The Book of Leviathan
An infant without facial features wanders through various worlds contemplating philosophy with his stuffed bunny and pet cat. Collage-like color illustrations blended with black and white strip drawings add to the disorientation.
The Boulevard of Broken Dreams
A sinister talking cat and Deitch’s trademark unconventional panel layouts are just the beginning of the surrealist tendencies of this tale that draws from the history of American animation.
Dogs and Water
The hoodie-clad main character walks along a deserted road into a desert. But does he stumble into a war zone? Or is he actually drifting far from land in a boat? Or is he underwater? Wherever he is, he has only his teddy bear — with whom he’s apparently very angry — strapped to his back pack to talk to.
House of Clay
This dream-driven narrative follows the loosely linear and highly symbolic story of a hemophobic woman who takes a job in a factory to save money for nursing school. Nowak arranges panels with wild artfulness, dusty, muted colors and sprawling tangles of hair and amorphous plant life to create a sensual mix of imagination, reality and subconscious reverie.

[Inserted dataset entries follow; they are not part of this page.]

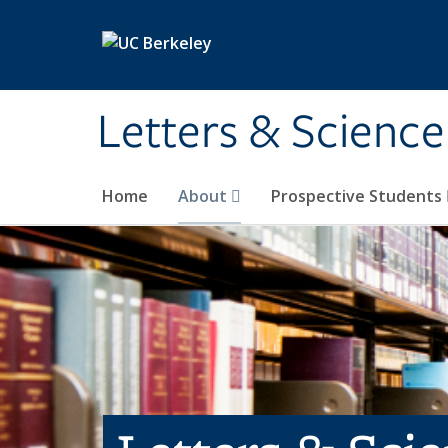
Skip to main content
Letters & Science
Home
About
Prospective Students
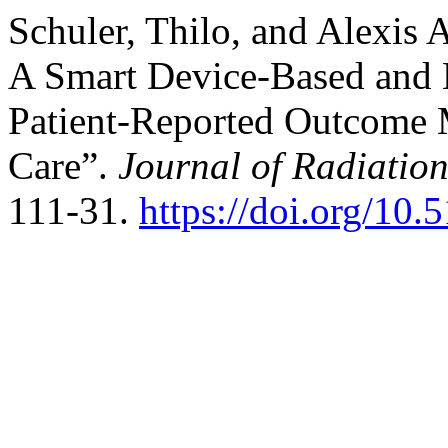
Schuler, Thilo, and Alexis
A Smart Device-Based and 
Patient-Reported Outcome 
Care”.
Journal of Radiatio
111-31.
https://doi.org/10.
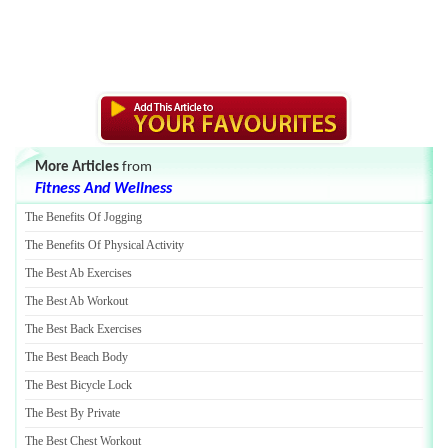
More Articles
from
Fitness And Wellness
The Benefits Of Jogging
The Benefits Of Physical Activity
The Best Ab Exercises
The Best Ab Workout
The Best Back Exercises
The Best Beach Body
The Best Bicycle Lock
The Best By Private
The Best Chest Workout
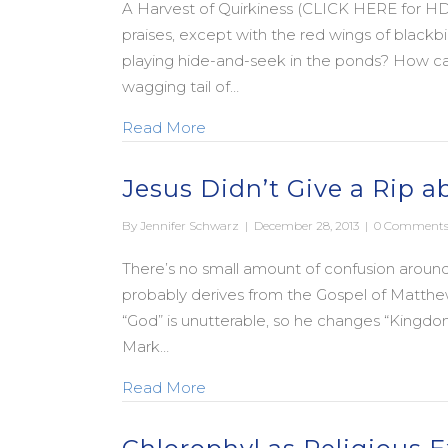
A Harvest of Quirkiness (CLICK HERE for HD
praises, except with the red wings of blackbi
playing hide-and-seek in the ponds? How ca
wagging tail of…
about A Prayer for a Quirky New 
Read More
Jesus Didn’t Give a Rip 
By
Jennifer Schwarz
|
December 28, 2013
|
0 Comment
There’s no small amount of confusion aroun
probably derives from the Gospel of Matth
“God” is unutterable, so he changes “Kingdo
Mark…
about Jesus Didn’t Give a Rip a
Read More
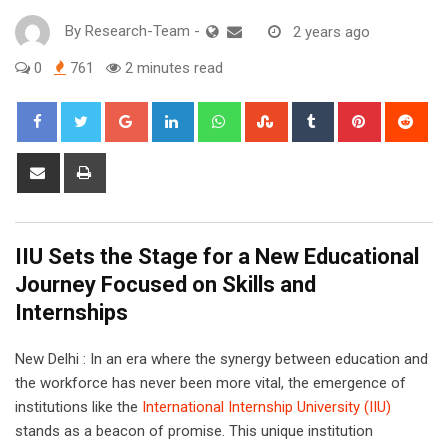
By
Research-Team
-
2 years ago
0
761
2 minutes read
Google+
LinkedIn
Whatsapp
StumbleUpon
Tumblr
Pinterest
Red
Share
Print
via
Email
IIU Sets the Stage for a New Educational
Journey Focused on Skills and
Internships
New Delhi : In an era where the synergy between education and
the workforce has never been more vital, the emergence of
institutions like the
International Internship University (IIU)
stands as a beacon of promise. This unique institution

The plot navigates dream logic that darts between dread and joy as Jessica wanders from room to room, meeting different “house friends” at every turn. Some are happy, welcoming creatures, while others are nightmarish, but all fit in perfectly with the strange geography of the whimsically shifting house.
Alice in Sunderland
With images drawn from multiple sources, mediums and styles, Talbot crafts this wide-reaching historical metafictional adventure about Alice in Wonderland’s historical connections, stopping all over the pop-cultural map along the way.
The Portable Frank
Equally psychedelic and allegorical, the title character wanders through a swirling, morphing landscape with his also morphing pet as they encounter demonic and strange creatures in mostly wordless stories.